Innovationen in der Berufsbildung durch Forschung stärken

Wie kann Wissen zwischen Forschung und Praxis optimal transferiert werden? Dies diskutierten Wissenschaftlerinnen und Wissenschaftler des BIBB, der Otto-von-Guericke-Universität Magdeburg und der Universität Paderborn auf den Hochschultagen Berufliche Bildung mit zehn InnoVET-Praxisprojekten.

Wie kann Wissen zwischen Forschung und Praxis optimal transferiert werden? Das trilaterale Forschungsnetzwerk (TBF) des Bundesinstituts für Berufsbildung (BIBB), der Otto-von-Guericke-Universität Magdeburg (Projekt GInnoVET) und der Universität Paderborn (Projekt ITiB) geht dieser Frage im Rahmen von InnoVET nach. InnoVET wird gefördert durch das Bundesministerium für Bildung und Forschung (BMBF) und umgesetzt vom Bundesinstitut für Berufsbildung (BIBB). Es zielt darauf ab, durch neue Bildungsangebote und Lernortkooperationen die Attraktivität sowie Qualität der beruflichen Bildung zukunftsorientiert zu erhöhen und eine Gleichwertigkeit zur akademischen Ausbildung herzustellen.

Das TBF hat nun gemeinsam mit zehn InnoVET-Praxisprojekten auf den Hochschultagen Berufliche Bildung 2023 an der Universität Bamberg einen Workshop durchgeführt. Der Workshop stand im Zeichen des Austausches und der Vernetzung von Wissenschaft und Praxis. Es wurden Praxis- und Forschungsforen gebildet und die Perspektiven in Diskussionsrunden und Dialogformaten zusammengeführt. Im Zentrum des Austausches stand der Austausch zu Erfahrungen und Fragen rund um das Thema „Chancen und Grenzen des Transfers der Innovationen jetzt und nach Projektende“.

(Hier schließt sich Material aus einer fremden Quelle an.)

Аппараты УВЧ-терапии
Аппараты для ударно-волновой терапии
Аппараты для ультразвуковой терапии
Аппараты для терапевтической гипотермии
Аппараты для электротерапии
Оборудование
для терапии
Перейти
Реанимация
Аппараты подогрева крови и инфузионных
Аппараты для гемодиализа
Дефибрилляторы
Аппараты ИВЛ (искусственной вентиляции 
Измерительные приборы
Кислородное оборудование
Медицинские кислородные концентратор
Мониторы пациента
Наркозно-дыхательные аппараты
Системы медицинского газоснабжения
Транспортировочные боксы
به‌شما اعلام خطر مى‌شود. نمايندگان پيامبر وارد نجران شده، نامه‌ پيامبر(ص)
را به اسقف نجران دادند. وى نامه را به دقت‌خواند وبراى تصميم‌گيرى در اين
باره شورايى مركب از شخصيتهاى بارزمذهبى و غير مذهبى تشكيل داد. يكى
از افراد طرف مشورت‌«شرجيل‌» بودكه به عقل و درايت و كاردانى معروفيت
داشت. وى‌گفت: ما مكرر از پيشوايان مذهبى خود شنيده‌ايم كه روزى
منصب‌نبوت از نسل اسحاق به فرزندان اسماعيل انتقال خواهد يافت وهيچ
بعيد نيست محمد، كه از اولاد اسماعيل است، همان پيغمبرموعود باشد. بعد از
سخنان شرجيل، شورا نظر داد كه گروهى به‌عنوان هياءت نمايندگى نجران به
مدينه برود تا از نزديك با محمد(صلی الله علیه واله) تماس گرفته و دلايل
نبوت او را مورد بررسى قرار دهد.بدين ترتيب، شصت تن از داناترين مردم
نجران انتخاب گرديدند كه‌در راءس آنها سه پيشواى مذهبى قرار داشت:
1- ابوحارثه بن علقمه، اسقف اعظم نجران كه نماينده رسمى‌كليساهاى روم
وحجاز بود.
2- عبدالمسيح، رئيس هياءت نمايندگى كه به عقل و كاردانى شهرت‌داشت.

Die Begleitforschenden des BIBB verstanden den zweitägigen Austausch-Workshop als eine Möglichkeit, gemeinsam mit der Praxis zu testen, wie sich ein solches Dialogformat im Kontext des Innovationsprogramms auf die weitere Entwicklung, Übertragung und Verstetigung auswirken kann. Von besonderem Interesse war dabei die Vernetzung der InnoVET-Projekte untereinander sowie die Zusammenarbeit mit der Forschung auf übergeordneter Ebene – eine der wesentlichen Aufgaben der Programmbegleitforschung.

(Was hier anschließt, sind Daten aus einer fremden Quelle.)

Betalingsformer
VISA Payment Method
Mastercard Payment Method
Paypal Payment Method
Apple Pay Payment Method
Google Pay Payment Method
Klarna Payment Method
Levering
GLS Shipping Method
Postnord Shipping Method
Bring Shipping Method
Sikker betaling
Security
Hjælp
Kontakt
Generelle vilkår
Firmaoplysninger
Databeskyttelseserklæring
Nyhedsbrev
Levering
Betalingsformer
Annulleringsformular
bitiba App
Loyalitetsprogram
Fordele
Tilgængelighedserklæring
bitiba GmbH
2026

Frau Dr. Nina-Madeleine Peitz vom BIBB startete den Workshop mit einer thematischen Einführung und betonte die Wissenschafts-Praxis-Kooperation im Verbund und die frühe Priorisierung des Transfers als wichtige Treiber, um Innovationen dauerhaft nutzbar zu machen. Im Anschluss setzten sich die Teilnehmenden im Rahmen einer Postersession der Praxisprojekte und eines Forschungseinblicks durch den TBF-Standort Magdeburg mit der Frage der Attraktivität beruflicher Bildung auseinander. Am zweiten Workshoptag stand die Interaktion und Vernetzung in Innovationsprozessen (Forschungsperspektive) im Fokus. Im Praxisforum konnten im Rahmen eines World Cafés konkrete Problemstellungen aus der Praxis diskutiert und Lösungen gemeinsam mit der Forschung erarbeitet werden.

BIBB-Forschungsdirektor Prof. Dr. Hubert Ertl zog folgendes Fazit aus dem Workshop: „Das Zusammenwirken von Praxis und Forschung hat einen großen Einfluss auf Innovationen in der Berufsbildung und damit auf die Stärkung des Systems – hier sammeln wir wertvolle Informationen aus dem Dialog, um Empfehlungen für zukünftige Austausche dieser Art und die Programmbegleitung insgesamt geben zu können. Es war sehr bereichernd zu sehen, wie durch den Workshop die Vernetzung der Praxisprojekte vorangetrieben wurde. Die Beteiligten haben sich intensiv über ihre Erfahrungen und Herausforderungen ausgetauscht. Es war eine Perspektiverweiterung zu beobachten, die Impulse für die weitere Entwicklung von Innovationen in der Berufsbildung darstellen kann. Zudem wurde der Wissenschafts-Praxis-Dialog zielführend betrieben – was neue Transferimpulse zutage brachte.“

Das trilaterale Forschungsnetzwerk freut sich nun auf den weiteren Austausch mit allen siebzehn InnoVET-Projekten auf der vom 03. - 04. Mai in Berlin stattfindenden InnoVET-Konferenz.